+++ Entries provided +++
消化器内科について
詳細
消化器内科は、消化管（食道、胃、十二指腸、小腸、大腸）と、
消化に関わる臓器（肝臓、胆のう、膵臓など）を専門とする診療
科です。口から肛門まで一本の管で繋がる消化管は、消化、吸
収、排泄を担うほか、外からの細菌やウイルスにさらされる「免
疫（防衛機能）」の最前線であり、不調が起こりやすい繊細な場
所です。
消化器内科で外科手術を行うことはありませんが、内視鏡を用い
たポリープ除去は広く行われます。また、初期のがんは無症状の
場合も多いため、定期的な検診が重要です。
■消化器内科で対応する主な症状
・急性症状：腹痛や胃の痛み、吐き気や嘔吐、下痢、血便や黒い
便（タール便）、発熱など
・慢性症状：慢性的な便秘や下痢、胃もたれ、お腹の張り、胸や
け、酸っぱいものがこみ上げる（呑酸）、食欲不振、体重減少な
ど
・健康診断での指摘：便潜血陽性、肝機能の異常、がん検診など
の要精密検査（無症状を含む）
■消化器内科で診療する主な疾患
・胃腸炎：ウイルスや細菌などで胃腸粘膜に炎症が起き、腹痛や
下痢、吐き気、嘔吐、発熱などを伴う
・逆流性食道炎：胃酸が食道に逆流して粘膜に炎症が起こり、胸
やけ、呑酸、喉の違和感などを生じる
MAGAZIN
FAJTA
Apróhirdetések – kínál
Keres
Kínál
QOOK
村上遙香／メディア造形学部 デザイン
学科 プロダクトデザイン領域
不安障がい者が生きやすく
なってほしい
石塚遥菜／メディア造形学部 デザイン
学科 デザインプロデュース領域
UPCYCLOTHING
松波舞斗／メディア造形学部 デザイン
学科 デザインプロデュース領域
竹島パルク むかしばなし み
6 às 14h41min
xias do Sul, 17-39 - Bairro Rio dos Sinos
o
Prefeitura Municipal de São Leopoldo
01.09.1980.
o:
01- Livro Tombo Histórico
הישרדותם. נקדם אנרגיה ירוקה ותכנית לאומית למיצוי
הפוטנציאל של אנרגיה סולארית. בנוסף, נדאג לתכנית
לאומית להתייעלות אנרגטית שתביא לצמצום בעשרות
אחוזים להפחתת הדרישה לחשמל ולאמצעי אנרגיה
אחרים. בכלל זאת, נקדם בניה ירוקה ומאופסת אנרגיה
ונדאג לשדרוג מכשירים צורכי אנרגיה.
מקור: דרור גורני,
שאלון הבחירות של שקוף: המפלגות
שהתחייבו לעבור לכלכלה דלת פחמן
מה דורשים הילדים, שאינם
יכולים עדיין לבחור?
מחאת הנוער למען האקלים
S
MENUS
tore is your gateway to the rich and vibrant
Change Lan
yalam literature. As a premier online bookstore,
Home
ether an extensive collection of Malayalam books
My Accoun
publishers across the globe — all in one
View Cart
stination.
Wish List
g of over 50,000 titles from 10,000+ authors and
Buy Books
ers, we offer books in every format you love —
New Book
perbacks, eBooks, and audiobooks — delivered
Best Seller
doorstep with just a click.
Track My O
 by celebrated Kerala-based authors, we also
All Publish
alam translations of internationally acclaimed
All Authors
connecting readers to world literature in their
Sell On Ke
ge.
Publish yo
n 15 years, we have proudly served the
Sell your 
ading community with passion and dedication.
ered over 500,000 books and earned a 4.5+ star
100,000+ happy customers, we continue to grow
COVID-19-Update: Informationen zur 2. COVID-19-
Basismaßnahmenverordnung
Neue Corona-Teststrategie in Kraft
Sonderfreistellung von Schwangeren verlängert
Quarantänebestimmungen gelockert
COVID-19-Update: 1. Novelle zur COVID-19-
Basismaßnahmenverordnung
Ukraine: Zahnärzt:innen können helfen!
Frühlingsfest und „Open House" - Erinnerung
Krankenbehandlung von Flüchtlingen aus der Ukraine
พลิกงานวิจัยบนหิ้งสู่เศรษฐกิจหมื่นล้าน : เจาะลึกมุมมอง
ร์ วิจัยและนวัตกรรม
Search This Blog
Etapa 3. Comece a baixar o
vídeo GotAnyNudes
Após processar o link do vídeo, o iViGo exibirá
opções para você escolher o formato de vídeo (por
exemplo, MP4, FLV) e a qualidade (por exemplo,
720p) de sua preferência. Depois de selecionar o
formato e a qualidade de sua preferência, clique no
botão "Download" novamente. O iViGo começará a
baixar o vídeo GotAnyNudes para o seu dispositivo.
+++
+++ Entries provided +++
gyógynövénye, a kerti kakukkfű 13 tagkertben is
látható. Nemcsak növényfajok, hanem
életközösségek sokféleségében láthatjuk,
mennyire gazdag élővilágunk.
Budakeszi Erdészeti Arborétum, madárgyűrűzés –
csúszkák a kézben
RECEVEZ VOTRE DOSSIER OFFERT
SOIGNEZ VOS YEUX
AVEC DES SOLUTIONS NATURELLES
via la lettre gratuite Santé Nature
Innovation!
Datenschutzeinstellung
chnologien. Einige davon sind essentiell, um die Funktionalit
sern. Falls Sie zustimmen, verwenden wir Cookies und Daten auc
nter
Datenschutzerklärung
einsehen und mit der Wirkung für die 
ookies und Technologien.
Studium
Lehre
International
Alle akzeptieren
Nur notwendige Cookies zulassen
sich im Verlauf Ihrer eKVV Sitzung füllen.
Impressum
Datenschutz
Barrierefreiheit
+++
+++ Entries provided +++
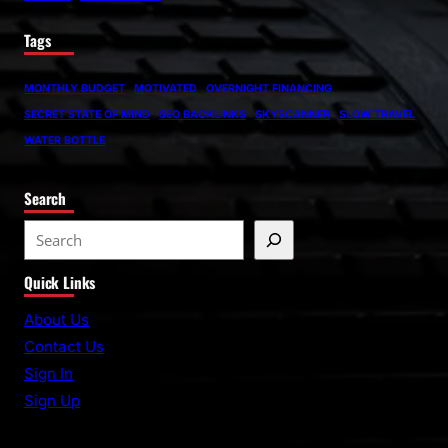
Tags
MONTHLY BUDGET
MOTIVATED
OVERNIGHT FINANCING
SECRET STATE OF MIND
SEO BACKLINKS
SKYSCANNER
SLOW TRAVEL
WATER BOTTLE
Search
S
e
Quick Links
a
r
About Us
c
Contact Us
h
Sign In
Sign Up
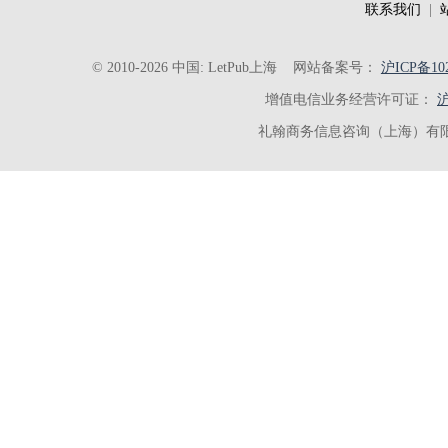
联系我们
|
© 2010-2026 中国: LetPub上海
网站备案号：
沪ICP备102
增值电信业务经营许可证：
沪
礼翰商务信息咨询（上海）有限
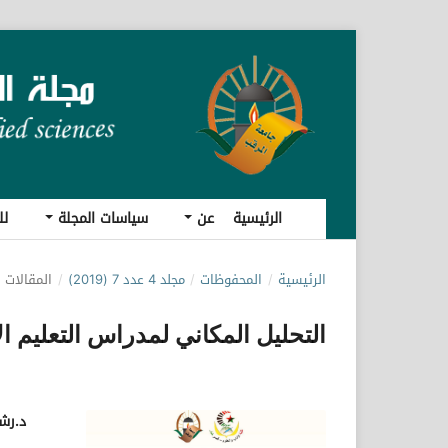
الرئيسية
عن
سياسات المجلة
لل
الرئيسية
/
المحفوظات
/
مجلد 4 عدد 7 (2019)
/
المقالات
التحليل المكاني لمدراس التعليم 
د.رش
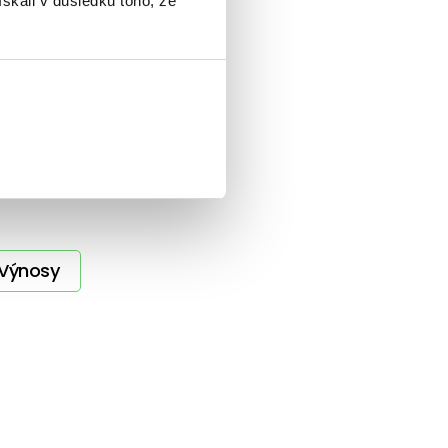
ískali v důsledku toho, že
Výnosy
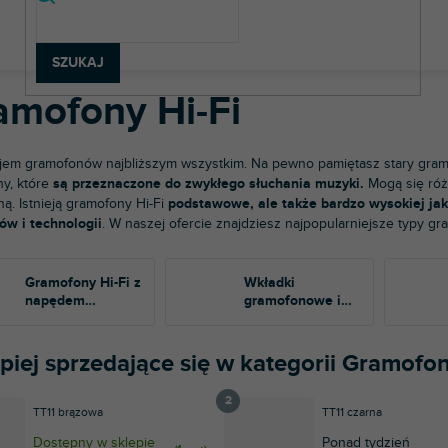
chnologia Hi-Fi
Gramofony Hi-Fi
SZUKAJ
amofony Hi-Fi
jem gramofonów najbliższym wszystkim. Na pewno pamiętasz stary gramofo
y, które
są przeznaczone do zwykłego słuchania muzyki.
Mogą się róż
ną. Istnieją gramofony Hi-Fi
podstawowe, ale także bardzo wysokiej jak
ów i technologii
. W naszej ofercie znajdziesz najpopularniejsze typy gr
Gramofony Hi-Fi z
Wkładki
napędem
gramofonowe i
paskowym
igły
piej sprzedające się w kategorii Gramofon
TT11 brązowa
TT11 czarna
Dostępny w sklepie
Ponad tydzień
+++
## Goal of the exercise
Taking the entries above, print exactly the lines starting at the line with "opções para você" and ending at the line with "baixar o vídeo", both included.

## Solution to the exercise
opções para você escolher o formato de vídeo (por
exemplo, MP4, FLV) e a qualidade (por exemplo,
720p) de sua preferência. Depois de selecionar o
formato e a qualidade de sua preferência, clique no
botão "Download" novamente. O iViGo começará a
baixar o vídeo GotAnyNudes para o seu dispositivo.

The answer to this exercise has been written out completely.